[theora-dev] Video encoded using libtheora-1.1.1 and libogg-1.1.4 plays too fast...
Timothy B. Terriberry
tterribe at email.unc.edu
Thu Feb 11 07:54:01 PST 2010
Id Kong wrote:
> Incidentally, encoder_example.c does not do this. If I'm reading the
> code right, there is only one call to ogg_stream_pageout() for every
> loop of th_encode_packetout() and ogg_stream_packetin() calls.

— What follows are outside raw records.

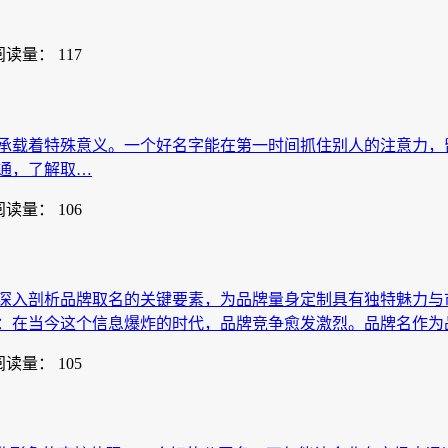
阅读量： 117
承载着特殊意义。一个好名字能在第一时间抓住别人的注意力，
通，了解取…
阅读量： 106
深入剖析品牌取名的关键要素，为品牌量身定制具有独特魅力与
：在当今这个信息爆炸的时代，品牌竞争愈发激烈。品牌名作为
阅读量： 105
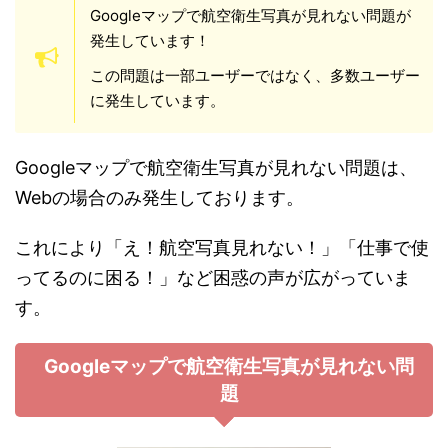
Googleマップで航空衛生写真が見れない問題が
発生しています！
この問題は一部ユーザーではなく、多数ユーザー
に発生しています。
Googleマップで航空衛生写真が見れない問題は、
Webの場合のみ発生しております。
これにより「え！航空写真見れない！」「仕事で使
ってるのに困る！」など困惑の声が広がっていま
す。
Googleマップで航空衛生写真が見れない問
題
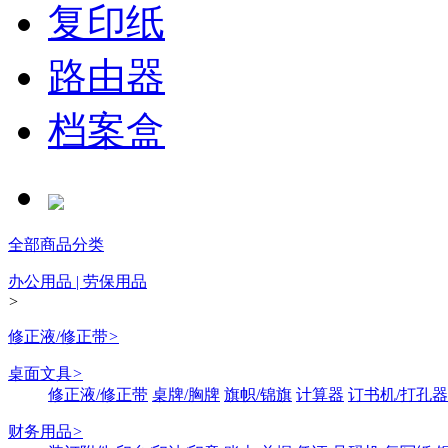
复印纸
路由器
档案盒
全部商品分类
办公用品 | 劳保用品
>
修正液/修正带
>
桌面文具
>
修正液/修正带
桌牌/胸牌
旗帜/锦旗
计算器
订书机/打孔器
财务用品
>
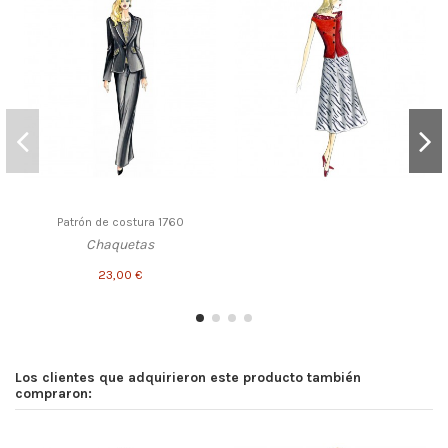
Patrón de costura 1760
Chaquetas
23,00 €
Los clientes que adquirieron este producto también
compraron:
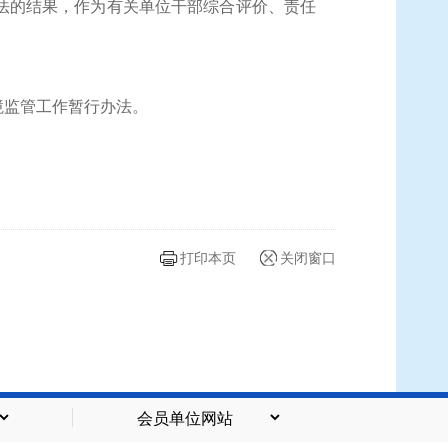
法的结果，作为有关单位干部综合评价、责任
境监管工作暂行办法。
打印本页
关闭窗口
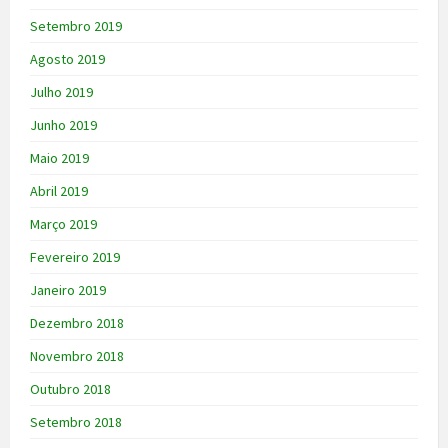
Setembro 2019
Agosto 2019
Julho 2019
Junho 2019
Maio 2019
Abril 2019
Março 2019
Fevereiro 2019
Janeiro 2019
Dezembro 2018
Novembro 2018
Outubro 2018
Setembro 2018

No, encoder_example is not structured like this at all. It writes pages
one at a time, because it must mux audio and video, and the pages have
to be ordered according to the times associated with their granule
positions. It loops writing one page at a time so long as there is a
page available for both streams, and only if there are no pages
available for one of the streams does it submit more data for
compression (producing more packets).
> This resulted in a slight larger file but no discernible difference in
> the movie play length. It's certainly not playing the expected duration.
> What do you think?
Since you're just compressing the same frame over and over again, what
you're likely getting is a keyframe followed by a bunch of zero-byte
packets, which is Theora's cheap way of saying "keep showing the last
frame". Some (broken) players treat these as semantically different,
however, and will end playback early when they appear at the end of a
stream. I suggest running ogginfo or oggzinfo on the file and see what
it says the real length is. You may also be interested in oggz-validate,
which can confirm that you are writing out all of the pages in the
proper order.
By the way, please do not use a constant for the stream serial number.
Multiple streams in the same file must have unique serial numbers, and
if someone later wants to concatenate multiple streams you produce, they
will have to rewrite the stream with a new serial number or (more
likely) will generate an invalid file.